Fiction Collective Two (FC2) is an author-run, not-for-profit publisher of avant-garde, experimental fiction supported in part by the University of Utah, the University of Alabama Press, Central Michigan University, Illinois State University, private contributors, arts organizations and foundations, and contest fees.

FC2 is "devoted to publishing fiction considered by America's largest publishers too challenging, innovative, or heterodox for the commercial milieu ... FC2's mission has been and remains to publish books of high quality and exceptional ambition whose styles, subject matter, or forms push the limits of American publishing and reshape our literary culture."

==History==

The precursor to FC2, the Fiction Collective, was founded in 1974 by Jonathan Baumbach, Peter Spielberg, B. H. Friedman, Mark Jay Mirsky, Steve Katz, and Ronald Sukenick, among others. It formed the first US not-for-profit publishing collective run by innovative authors and for innovative authors. According to Sukenick, the Fiction Collective was intended to "make serious novels and story collections available in simultaneous hard and quality paper editions" and to "keep them in print permanently." Although geographically disparate (including members in California and Colorado), the offices of the Fiction Collective were located at Brooklyn College. FC established distribution in the fall of 1974, utilizing George Braziller, a distributor of European fiction. In 1979, Carol Sturm Smith took the reins of Co-Director (acting as president) from Jonathan Baumbach; Raymond Federman succeeded Peter Spielberg. For the remainder of the 1970s and much of the 1980s, the Fiction Collective published steadily (usually around six books a year), supported by The New York State Council for the Arts and the National Endowment for the Arts.
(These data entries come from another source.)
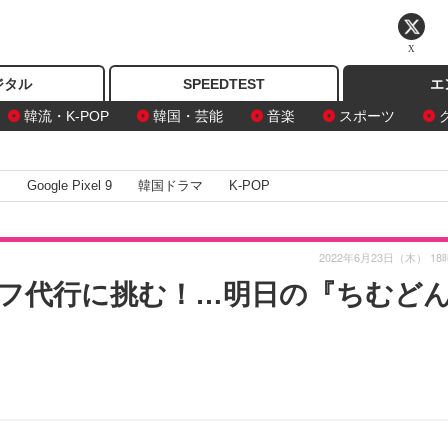
X
ジタル
SPEEDTEST
エ
韓流・K-POP
韓国・芸能
音楽
スポーツ
I
Google Pixel 9
韓国ドラマ
K-POP
2022年6月23日（木） 18
フ代行に挑む！…明日の『ちむど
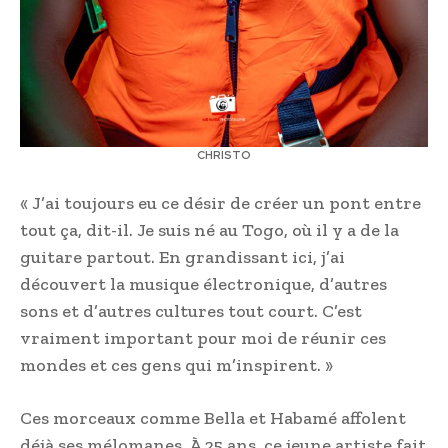
CHRISTO
« J’ai toujours eu ce désir de créer un pont entre
tout ça, dit-il. Je suis né au Togo, où il y a de la
guitare partout. En grandissant ici, j’ai
découvert la musique électronique, d’autres
sons et d’autres cultures tout court. C’est
vraiment important pour moi de réunir ces
mondes et ces gens qui m’inspirent. »
Ces morceaux comme Bella et Habamé affolent
déjà ses mélomanes. À 25 ans, ce jeune artiste fait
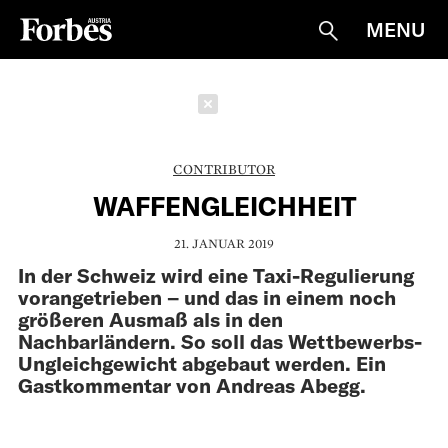
MENU
Suche
Schließen
CONTRIBUTOR
WAFFEN­GLEICHHEIT
21. JANUAR 2019
In der Schweiz wird eine Taxi-Regulierung
vorangetrieben – und das in einem noch
größeren Ausmaß als in den
Nachbarländern. So soll das Wettbewerbs-
Ungleichgewicht abgebaut werden. Ein
Gastkommentar von Andreas Abegg.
In 1986, reductions in arts funding enacted by the Reagan administration resulted in denial of the Fiction Collective's NEA grant application. During this period, the organization also struggled with decision-making and management issues. In 1989, Curtis White, Ronald Sukenick, Mark Leyner, Jonathan Baumbach, B. H. Friedman, and Peter Spielberg decided to reorganize the press, and founded Fiction Collective Two, or FC2 for short.
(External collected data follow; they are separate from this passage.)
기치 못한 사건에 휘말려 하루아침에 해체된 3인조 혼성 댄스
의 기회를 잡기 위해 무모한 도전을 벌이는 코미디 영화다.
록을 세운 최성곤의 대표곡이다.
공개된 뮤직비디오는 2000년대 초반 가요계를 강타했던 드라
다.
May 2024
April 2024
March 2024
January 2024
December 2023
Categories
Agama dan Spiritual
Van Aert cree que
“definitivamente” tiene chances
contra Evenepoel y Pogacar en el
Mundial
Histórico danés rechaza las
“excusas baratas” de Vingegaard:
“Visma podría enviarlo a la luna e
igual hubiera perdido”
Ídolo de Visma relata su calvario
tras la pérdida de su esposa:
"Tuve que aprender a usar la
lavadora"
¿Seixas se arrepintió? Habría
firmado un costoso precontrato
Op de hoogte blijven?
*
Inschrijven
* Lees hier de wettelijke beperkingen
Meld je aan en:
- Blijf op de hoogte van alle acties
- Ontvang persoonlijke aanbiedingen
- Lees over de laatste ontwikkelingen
The new iteration of the press began once again to receive National Endowment for the Arts funding in the mid-1990s, but in 1996 that funding was challenged by the Congressional Subcommittee on Oversight and Investigations, due to material in FC2 books the Committee deemed offensive. During the subsequent hearings, FC2 received public support from such writers as Mark Strand, William H. Gass, and Toni Morrison. Despite the hearings, FC2 continued to publish throughout the 1990s, including several notable titles (Mark Amerika's The Kafka Chronicles, Cris Mazza's Revelation Countdown, and Samuel R. Delany's Hogg among them) under their Avant-Pop imprint, Black Ice Books.
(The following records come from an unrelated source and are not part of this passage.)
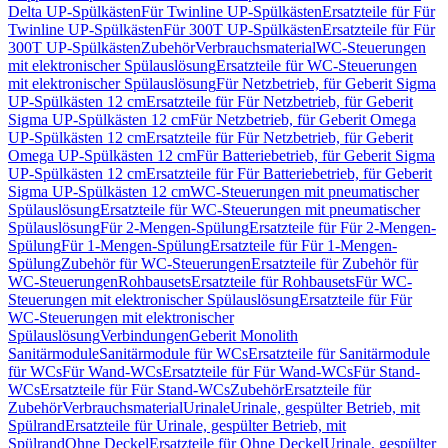
Delta UP-Spülkästen
Für Twinline UP-Spülkästen
Ersatzteile für Für
Twinline UP-Spülkästen
Für 300T UP-Spülkästen
Ersatzteile für Für
300T UP-Spülkästen
Zubehör
Verbrauchsmaterial
WC-Steuerungen
mit elektronischer Spülauslösung
Ersatzteile für WC-Steuerungen
mit elektronischer Spülauslösung
Für Netzbetrieb, für Geberit Sigma
UP-Spülkästen 12 cm
Ersatzteile für Für Netzbetrieb, für Geberit
Sigma UP-Spülkästen 12 cm
Für Netzbetrieb, für Geberit Omega
UP-Spülkästen 12 cm
Ersatzteile für Für Netzbetrieb, für Geberit
Omega UP-Spülkästen 12 cm
Für Batteriebetrieb, für Geberit Sigma
UP-Spülkästen 12 cm
Ersatzteile für Für Batteriebetrieb, für Geberit
Sigma UP-Spülkästen 12 cm
WC-Steuerungen mit pneumatischer
Spülauslösung
Ersatzteile für WC-Steuerungen mit pneumatischer
Spülauslösung
Für 2-Mengen-Spülung
Ersatzteile für Für 2-Mengen-
Spülung
Für 1-Mengen-Spülung
Ersatzteile für Für 1-Mengen-
Spülung
Zubehör für WC-Steuerungen
Ersatzteile für Zubehör für
WC-Steuerungen
Rohbausets
Ersatzteile für Rohbausets
Für WC-
Steuerungen mit elektronischer Spülauslösung
Ersatzteile für Für
WC-Steuerungen mit elektronischer
Spülauslösung
Verbindungen
Geberit Monolith
Sanitärmodule
Sanitärmodule für WCs
Ersatzteile für Sanitärmodule
für WCs
Für Wand-WCs
Ersatzteile für Für Wand-WCs
Für Stand-
WCs
Ersatzteile für Für Stand-WCs
Zubehör
Ersatzteile für
Zubehör
Verbrauchsmaterial
Urinale
Urinale, gespülter Betrieb, mit
Spülrand
Ersatzteile für Urinale, gespülter Betrieb, mit
Spülrand
Ohne Deckel
Ersatzteile für Ohne Deckel
Urinale, gespülter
From 1999 to 2002, FC2 underwent several changes: managing editor Curtis White stepped down; FC2 authors R. M. Berry and Jeffrey DeShell re-organized the press and became acting publishers for a time; and then Lance Olsen became the new Chair of the Board of Directors, and a new Board of Advisors was formed. In 2006, FC2 moved marketing and distribution from Illinois State University to the University of Alabama Press. Layout and design continues to be performed at Publications Center at Illinois State University. In 2007 FC2 moved its business offices from Florida State University to the University of Houston–Victoria. In 2011, FC2 closed its business offices at University of Houston–Victoria, and Olsen oversees operations from the University of Utah.

===Organization===

FC2 is an imprint of the University of Alabama Press where book production (generally six new books a year and one reprint), distribution, and marketing are handled. FC2's editorial offices reside at Central Michigan University. In 2018, business and general operations moved from University of Utah to Wake Forest University. Author Joanna Ruocco (Wake Forest University) serves as the Chair of the Board of Directors, which, in 2018, consisted of Jeffrey Deshell (University of Colorado-Boulder), Noy Holland (University of Massachusetts), Michael Mejia (University of Utah), Lance Olsen (University of Utah), Matthew Roberson (Central Michigan University), Elisabeth Sheffield (University of Colorado-Boulder), and Dan Waterman (non-voting representative for University of Alabama Press).

==Contests==

FC2 sponsors two book contests annually. The Ronald Sukenick American Book Review Innovative Fiction Prize was started in 2006 as a way to find emerging authors whose innovative aesthetic vision harmonizes with that of FC2. According to the contest page, "the prize is open to any U.S. writer in English who has not previously published with Fiction Collective Two." The winner receives publication of her/his manuscript and $1500. The 2012 winner was Luke B. Goebel for Fourteen Stories, None of Them Are Yours. In 2015, Marc Anthony Richardson's Year of the Rat won the prize, and subsequently won the 2017 American Book Award.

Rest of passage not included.